Basketball

Who could the Pistons target as president of basketball operations? 5 names to watch



With the worst season in franchise history concluding on Sunday, the Detroit Pistons are quickly moving toward potential changes.

As The Athletic reported this past weekend, owner Tom Gores is strongly considering hiring a president of basketball operations to have the final say on all roster decisions. Per team and league sources, Gores and Co. are looking to move swiftly as it pertains to deciding if the organization, in fact, wants to hire someone to fill this position, which has been vacant since 2018.

The futures of both general manager Troy Weaver and head coach Monty Williams could depend on not only on if Gores elects to hire a new top decision-maker in the front office, but who that person is. It can be assumed that that person would want full authority to hire his own general manager and coach in order to take on the job.

Detroit is currently in a fragile state, as it finished with the league’s worst record (14-68) for the second consecutive year. However, the Pistons do have talented young players, highlighted by 2021 No. 1 overall pick Cade Cunningham, roughly $60 million in cap space this summer and a top-five pick in the 2024 NBA Draft.

The pieces are in place to potentially turn this thing back in the right direction sooner rather than later.

As the organization figures out its next steps, let’s take a look at some names Detroit could potentially look at to lead its basketball operations.


Jon Horst

If I were the Pistons, I would be closely monitoring the situation in Milwaukee, where Horst has been the general manager since June 2017. He won the NBA Executive of the Year award in 2019 and constructed the Bucks team that won the NBA championship in 2021.

He also has ties to the franchise. Horst is from Sandusky, Mich., a little under two hours north of Detroit, and was the manager of basketball operations for the Pistons from 2007 to 2008.

This year, the Bucks have had a weird season, to say the least. The team grabbed the third seed in the Eastern Conference on Sunday with a 49-33 record but hasn’t played inspiring basketball for much of the year. Milwaukee fired head coach Adrian Griffin in January, even though the Bucks were 30-13 at the time. They replaced him with Doc Rivers and have gone 19-20 since.

Given how NBA finger-pointing tends to go, it’s possible that if the team disappoints in the postseason, Bucks ownership would look at the front office.

John Hammond

Hammond is the man Horst replaced in Milwaukee, but not before he made two of the most significant moves in the franchise’s history. It was Hammond who drafted Giannis Antetokounmpo and made a trade with Detroit to land Khris Middleton, both in the summer of 2013. Like Horst, he also has been named the NBA’s Executive of the Year, winning the award in 2010.

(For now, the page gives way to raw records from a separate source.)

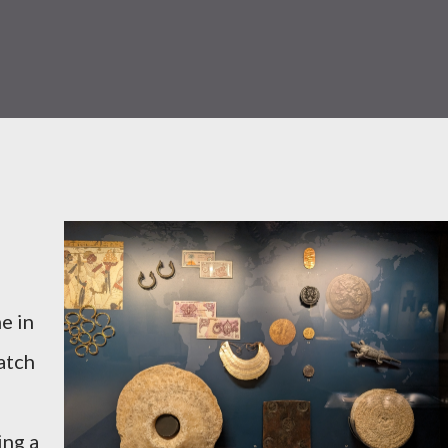
e in
atch
ing a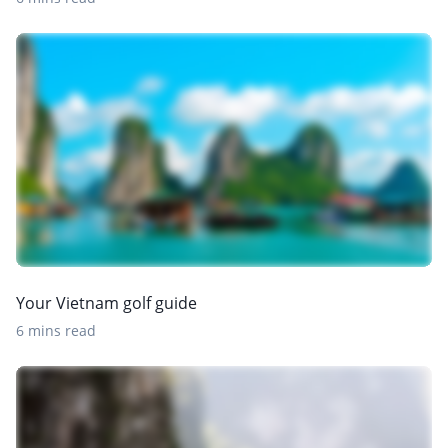
Your Vietnam golf guide
6 mins read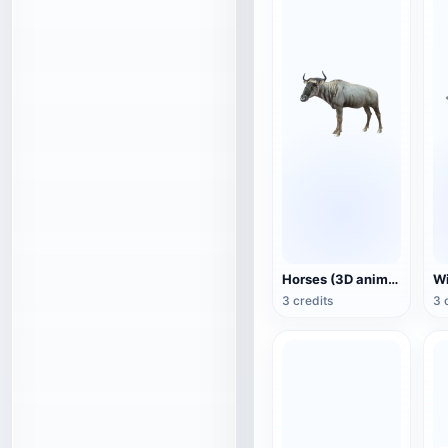
Horses (3D animated model)
3 credits
3 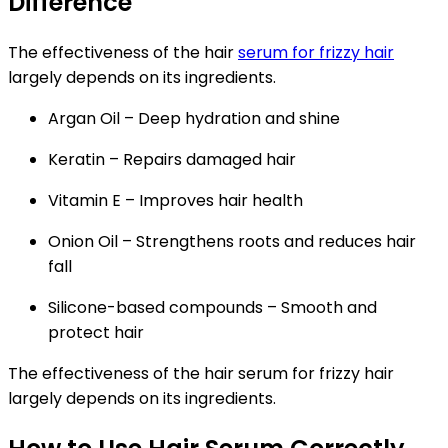
Difference
The effectiveness of the hair
serum for frizzy hair
largely depends on its ingredients.
Argan Oil
– Deep hydration and shine
Keratin
– Repairs damaged hair
Vitamin E
– Improves hair health
Onion Oil
– Strengthens roots and reduces hair
fall
Silicone-based compounds
– Smooth and
protect hair
The effectiveness of the hair serum for frizzy hair
largely depends on its ingredients.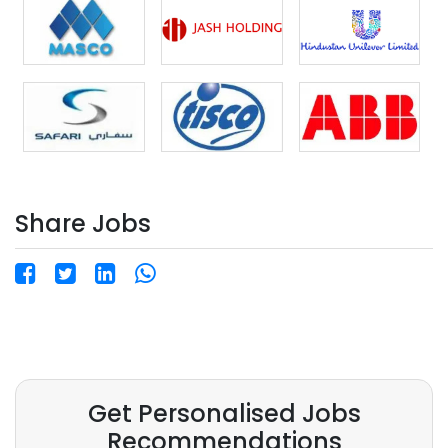
Online Interview. Free Accommodation &
Transportation provided by the company.
Competitive salary package with overtime
opportunities. ? Apply Now: resume@hrinternational.in
? WhatsApp/Call: +91-8800788596
Share Jobs
Get Personalised Jobs
Recommendations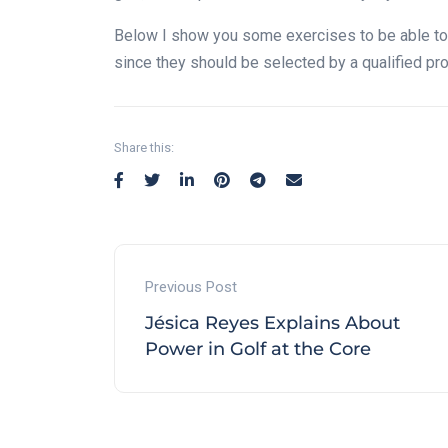
Below I show you some exercises to be able to
since they should be selected by a qualified pro
Share this:
Previous Post
Jésica Reyes Explains About
Power in Golf at the Core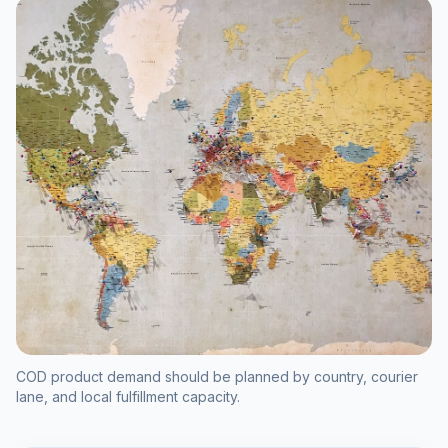
COD product demand should be planned by country, courier
lane, and local fulfillment capacity.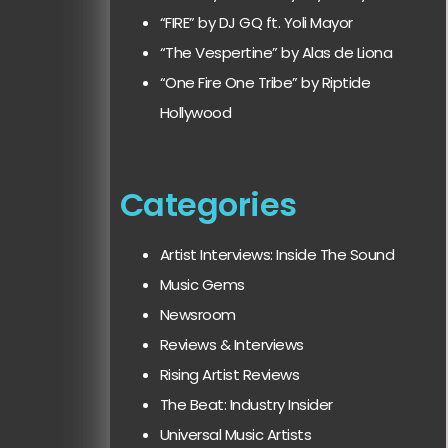
“FIRE” by DJ GQ ft. Yoli Mayor
“The Vespertine” by Alas de Liona
“One Fire One Tribe” by Riptide
Hollywood
Categories
Artist Interviews: Inside The Sound
Music Gems
Newsroom
Reviews & Interviews
Rising Artist Reviews
The Beat: Industry Insider
Universal Music Artists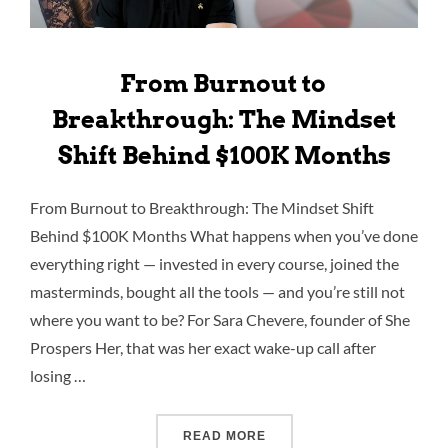
From Burnout to
Breakthrough: The Mindset
Shift Behind $100K Months
From Burnout to Breakthrough: The Mindset Shift
Behind $100K Months What happens when you’ve done
everything right — invested in every course, joined the
masterminds, bought all the tools — and you’re still not
where you want to be? For Sara Chevere, founder of She
Prospers Her, that was her exact wake-up call after
losing …
READ MORE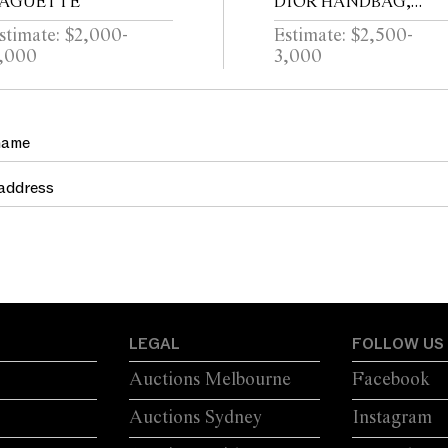
AGUETTE
DIOR HANDBAG,
CIRCA 2014
stimate: $2,000-
Estimate: $2,500-
,000
3,000
LEGAL
FOLLOW US
Auctions Melbourne
Facebook
Auctions Sydney
Instagram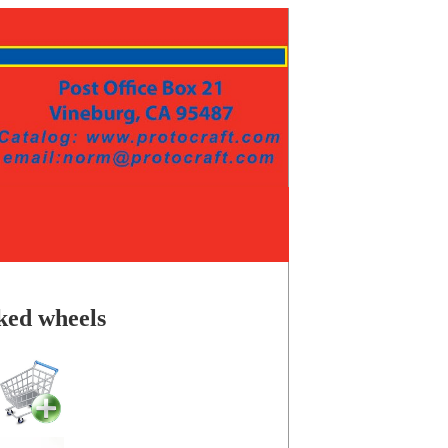
ked wheels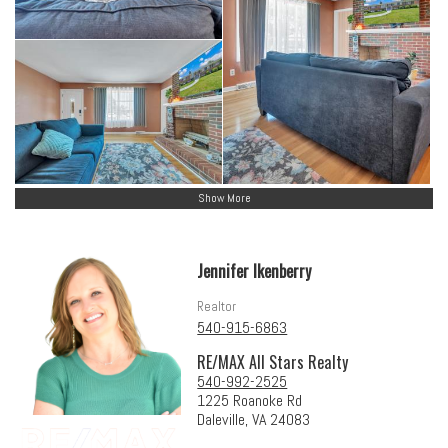
Show More
Jennifer Ikenberry
Realtor
540-915-6863
RE/MAX All Stars Realty
540-992-2525
1225 Roanoke Rd
Daleville, VA 24083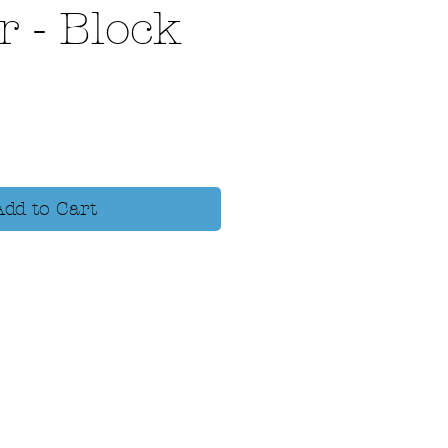
r - Block
Add to Cart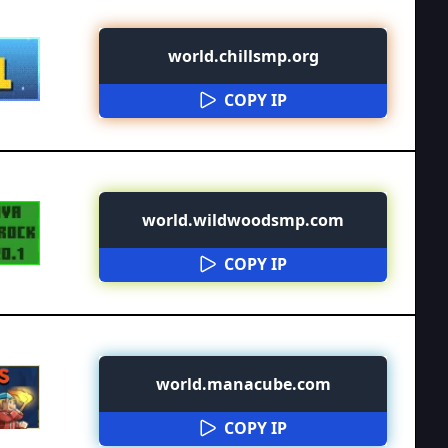
world.chillsmp.org
COPY IP
world.wildwoodsmp.com
COPY IP
world.manacube.com
COPY IP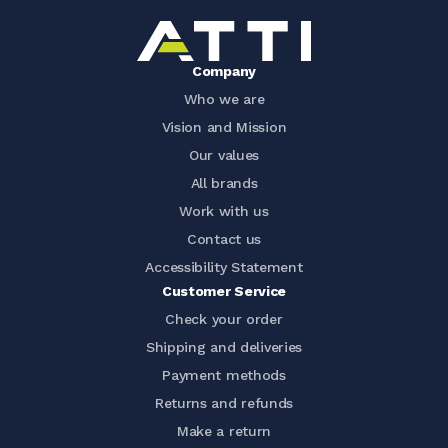
Company
Who we are
Vision and Mission
Our values
All brands
Work with us
Contact us
Accessibility Statement
Customer Service
Check your order
Shipping and deliveries
Payment methods
Returns and refunds
Make a return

In 2017, Hammond, who was the Pistons’ assistant general manager in the late 1990s to 2000, left Milwaukee to go to Orlando, where he was pivotal in helping build a Magic team that finished the regular season with a 47-35 record after winning 34 games just a season ago. Hammond became general manager of Orlando in 2017, drafting players like Paolo Banchero, Franz Wagner, Jonathan Isaac and Jalen Suggs, as well as trading Nikola Vučević to Chicago for draft picks (one of which became Wagner) and Wendell Carter Jr.

Under Hammond’s watch, the Magic has accumulated a lot of long, rangy forwards between 6-foot-6 and 6-foot-10, a coveted archetype of player in today’s NBA. Orlando had one of the NBA’s top defenses during the regular season.

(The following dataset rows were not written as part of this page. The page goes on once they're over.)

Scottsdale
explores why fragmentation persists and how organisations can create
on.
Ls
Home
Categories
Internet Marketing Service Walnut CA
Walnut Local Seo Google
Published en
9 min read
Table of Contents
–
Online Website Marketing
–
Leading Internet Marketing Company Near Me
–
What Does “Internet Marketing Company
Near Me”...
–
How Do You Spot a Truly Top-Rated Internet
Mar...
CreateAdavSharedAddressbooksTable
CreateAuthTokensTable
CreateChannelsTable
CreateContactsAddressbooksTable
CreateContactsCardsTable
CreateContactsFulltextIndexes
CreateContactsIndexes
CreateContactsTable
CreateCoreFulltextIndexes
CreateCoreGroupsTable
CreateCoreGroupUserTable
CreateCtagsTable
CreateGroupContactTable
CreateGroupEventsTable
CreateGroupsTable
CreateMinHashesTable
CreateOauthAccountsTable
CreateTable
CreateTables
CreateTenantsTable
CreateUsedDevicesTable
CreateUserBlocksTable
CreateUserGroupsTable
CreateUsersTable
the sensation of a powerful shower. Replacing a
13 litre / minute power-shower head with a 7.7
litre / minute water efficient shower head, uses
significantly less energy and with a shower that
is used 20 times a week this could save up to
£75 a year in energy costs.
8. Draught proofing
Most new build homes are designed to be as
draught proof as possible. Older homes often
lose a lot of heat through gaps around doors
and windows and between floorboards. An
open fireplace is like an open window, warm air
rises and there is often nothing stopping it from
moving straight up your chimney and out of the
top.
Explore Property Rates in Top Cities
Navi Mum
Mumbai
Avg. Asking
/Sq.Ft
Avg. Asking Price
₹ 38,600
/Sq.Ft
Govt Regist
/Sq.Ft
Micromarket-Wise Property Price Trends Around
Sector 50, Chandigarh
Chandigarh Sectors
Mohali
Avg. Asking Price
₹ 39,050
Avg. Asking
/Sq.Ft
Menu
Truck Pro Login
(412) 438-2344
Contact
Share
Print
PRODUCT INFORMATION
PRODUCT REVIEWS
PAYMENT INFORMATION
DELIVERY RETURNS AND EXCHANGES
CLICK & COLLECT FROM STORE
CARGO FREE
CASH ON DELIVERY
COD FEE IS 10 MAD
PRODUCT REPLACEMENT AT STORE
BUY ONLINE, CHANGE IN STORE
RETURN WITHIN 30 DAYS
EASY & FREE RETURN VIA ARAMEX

Last summer, Hammond transitioned from senior advisor to the president of basketball operations in Orlando.

Neil Olshey

Despite never winning the big one in Portland and before an investigation into allegations of the Trail Blazers organization having a toxic environment saw Olshey fired in 2021, the longtime NBA executive had nothing but sustainable success during his time with the organization. Olshey took over as general manager of the Trail Blazers in 2012, after two seasons of holding the same role with the LA Clippers, and built a roster that won 50-plus games three times and 40-plus four times. Portland went to the Western Conference finals in 2019.

Olshey drafted the likes of Damian Lillard, CJ McCollum and Anfernee Simons.

Bryson Graham

Graham, probably the most unknown name on this list, has been one of the NBA’s rising executives for several years. He began as an intern for the New Orleans Hornets 14 years ago and has worked his way up to become the Pelicans’ (formerly Hornets) assistant general manager.

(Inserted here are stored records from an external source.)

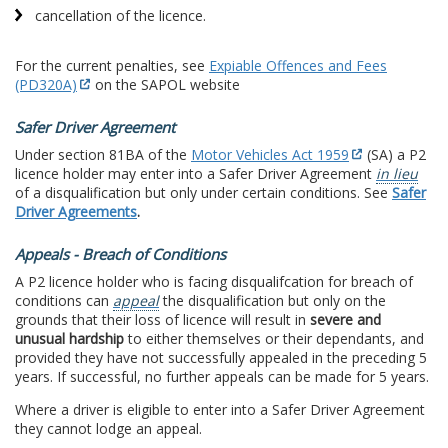
cancellation of the licence.
For the current penalties, see
Expiable Offences and Fees
(PD320A)
on the SAPOL website
Safer Driver Agreement
Under section 81BA of the
Motor Vehicles Act 1959
(SA) a P2
licence holder may enter into a Safer Driver Agreement
in lieu
of a disqualification but only under certain conditions. See
Safer
Driver Agreements
.
Appeals - Breach of Conditions
A P2 licence holder who is facing disqualifcation for breach of
conditions can
appeal
the disqualification but only on the
grounds that their loss of licence will result in
severe and
unusual hardship
to either themselves or their dependants, and
provided they have not successfully appealed in the preceding 5
years. If successful, no further appeals can be made for 5 years.
Where a driver is eligible to enter into a Safer Driver Agreement
they cannot lodge an appeal.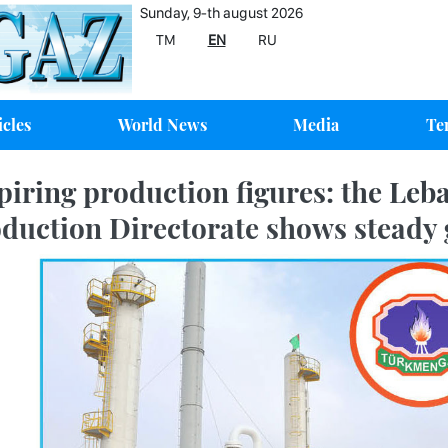
Sunday, 9-th august 2026
TM
EN
RU
icles
World News
Media
Te
piring production figures: the Leb
duction Directorate shows steady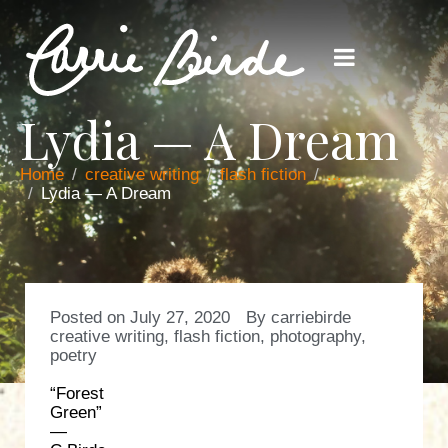
Lydia — A Dream
Home
creative writing
flash fiction
...
Lydia — A Dream
Posted on
July 27, 2020
By
carriebirde
creative writing
,
flash fiction
,
photography
,
poetry
“Forest
Green”
—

New Orleans has been one of the better teams at drafting in recent years, stocking up on young, productive wings such as Herb Jones and Trey Murphy III to complement Brandon Ingram and Zion Williamson.

Dwane Casey

Casey is likely the most familiar name on this list. He coached the Pistons from 2018 until stepping down in 2023, making way for Williams to take over, and has decades of NBA experience that would make him a good candidate for the position. Casey’s well connected around the NBA and overseas. And while he’s most known for his coaching, Casey was very involved in scouting and talent evaluation while coaching both the Toronto Raptors and Pistons.

Casey is still in Detroit working with the organization in a front-office role, making it an easy transition for Gores if he were to ever entertain such an idea.